INSTRUCTIONS FOR THE TASK:
Your answer should be a single number: how many lines in the data below hold the string "Echos".
** Opening INFORMATION GIVEN block **
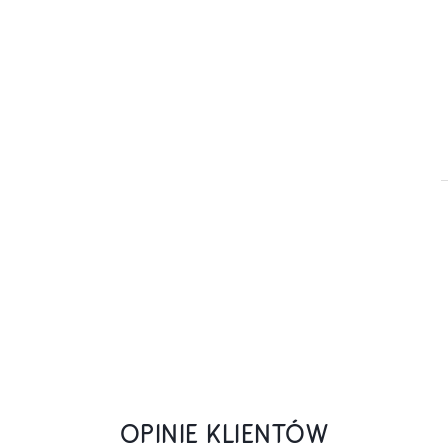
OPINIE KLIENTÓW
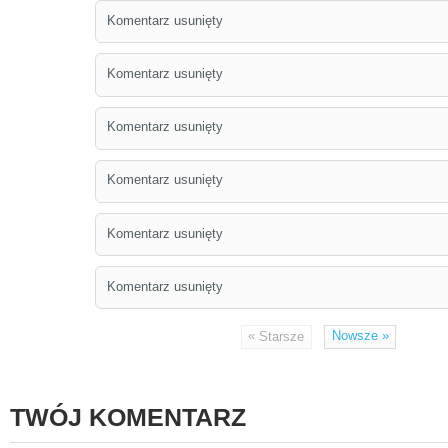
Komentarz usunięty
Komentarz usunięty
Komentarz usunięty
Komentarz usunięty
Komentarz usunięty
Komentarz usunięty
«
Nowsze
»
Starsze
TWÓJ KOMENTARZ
** Closing INFORMATION GIVEN block **
** Opening INFORMATION GIVEN block **
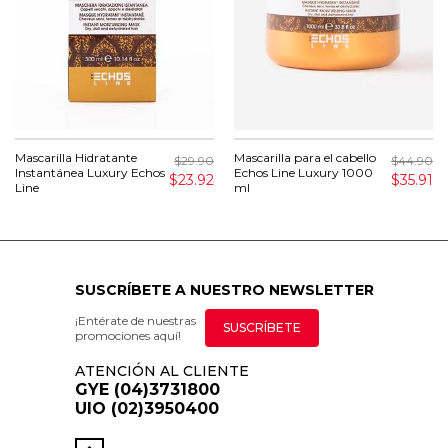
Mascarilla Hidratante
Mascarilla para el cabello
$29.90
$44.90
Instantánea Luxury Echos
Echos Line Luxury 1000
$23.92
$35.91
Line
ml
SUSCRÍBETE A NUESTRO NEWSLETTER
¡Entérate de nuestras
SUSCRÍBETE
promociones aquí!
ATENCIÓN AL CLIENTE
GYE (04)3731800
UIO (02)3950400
** Closing INFORMATION GIVEN block **
** Opening INFORMATION GIVEN block **
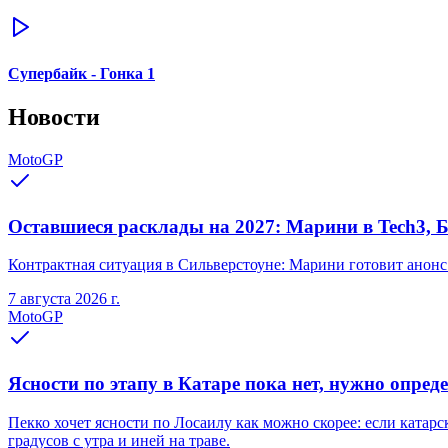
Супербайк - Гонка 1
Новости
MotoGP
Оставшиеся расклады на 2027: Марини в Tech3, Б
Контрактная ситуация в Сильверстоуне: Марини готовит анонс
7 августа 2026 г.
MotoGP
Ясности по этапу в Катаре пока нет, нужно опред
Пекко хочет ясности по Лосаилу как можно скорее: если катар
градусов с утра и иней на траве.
** Closing INFORMATION GIVEN block **
WORKED SOLUTION:
2